__TASK INSTRUCTIONS__.
Below are some records. Return exactly the lines from the one containing "Поощрение и наказание" through the one containing "очищающим средством из зоомагазина или", both included, and only those.

━━━━━ AVAILABLE DATA

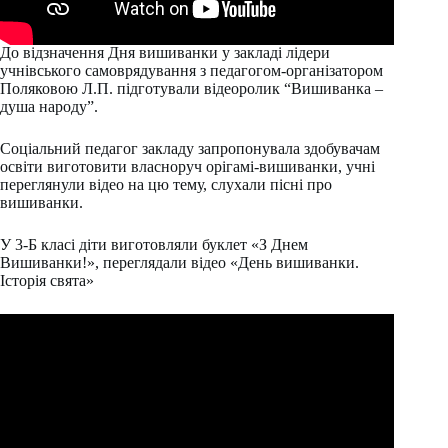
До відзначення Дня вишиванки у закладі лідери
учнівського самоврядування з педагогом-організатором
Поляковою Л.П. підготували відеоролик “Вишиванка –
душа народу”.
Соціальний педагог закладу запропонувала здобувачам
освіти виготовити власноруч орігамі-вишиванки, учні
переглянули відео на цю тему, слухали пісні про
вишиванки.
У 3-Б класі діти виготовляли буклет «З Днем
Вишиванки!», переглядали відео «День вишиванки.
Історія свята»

━━━━━━━━━━
━━━━━ AVAILABLE DATA

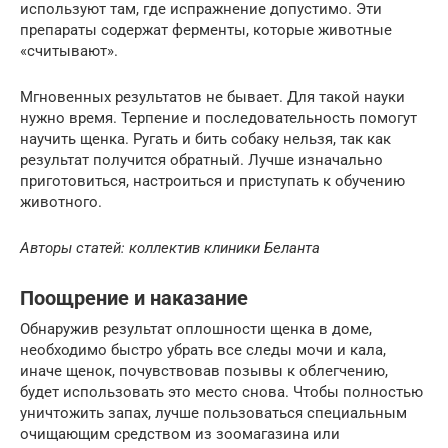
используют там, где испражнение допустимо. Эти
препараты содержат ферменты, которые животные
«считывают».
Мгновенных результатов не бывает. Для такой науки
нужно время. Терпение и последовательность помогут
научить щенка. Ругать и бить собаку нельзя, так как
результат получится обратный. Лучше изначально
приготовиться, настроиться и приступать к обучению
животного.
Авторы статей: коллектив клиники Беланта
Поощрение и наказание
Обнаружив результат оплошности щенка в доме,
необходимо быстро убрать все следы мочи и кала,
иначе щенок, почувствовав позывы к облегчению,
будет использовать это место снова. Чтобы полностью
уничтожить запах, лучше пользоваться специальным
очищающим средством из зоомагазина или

━━━━━━━━━━

__ANSWER BELOW__.
Поощрение и наказание
Обнаружив результат оплошности щенка в доме,
необходимо быстро убрать все следы мочи и кала,
иначе щенок, почувствовав позывы к облегчению,
будет использовать это место снова. Чтобы полностью
уничтожить запах, лучше пользоваться специальным
очищающим средством из зоомагазина или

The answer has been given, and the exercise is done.